• _Dataset entries_
◇ ◇ ◇

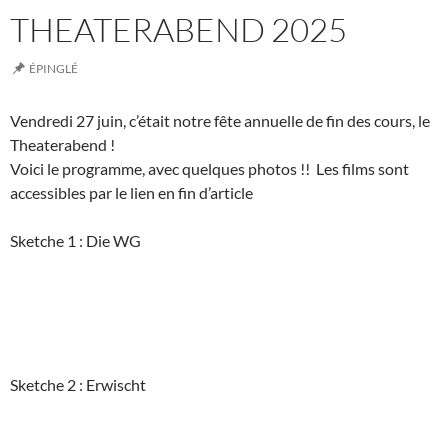
THEATERABEND 2025
ÉPINGLÉ
Vendredi 27 juin, c’était notre fête annuelle de fin des cours, le
Theaterabend !
Voici le programme, avec quelques photos !! Les films sont
accessibles par le lien en fin d’article
Sketche 1 : Die WG
Sketche 2 : Erwischt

◇ ◇ ◇

An exact copy of every entry above is needed, with the pictures left out.

• _Response to this task_
THEATERABEND 2025
ÉPINGLÉ
Vendredi 27 juin, c’était notre fête annuelle de fin des cours, le
Theaterabend !
Voici le programme, avec quelques photos !! Les films sont
accessibles par le lien en fin d’article
Sketche 1 : Die WG
Sketche 2 : Erwischt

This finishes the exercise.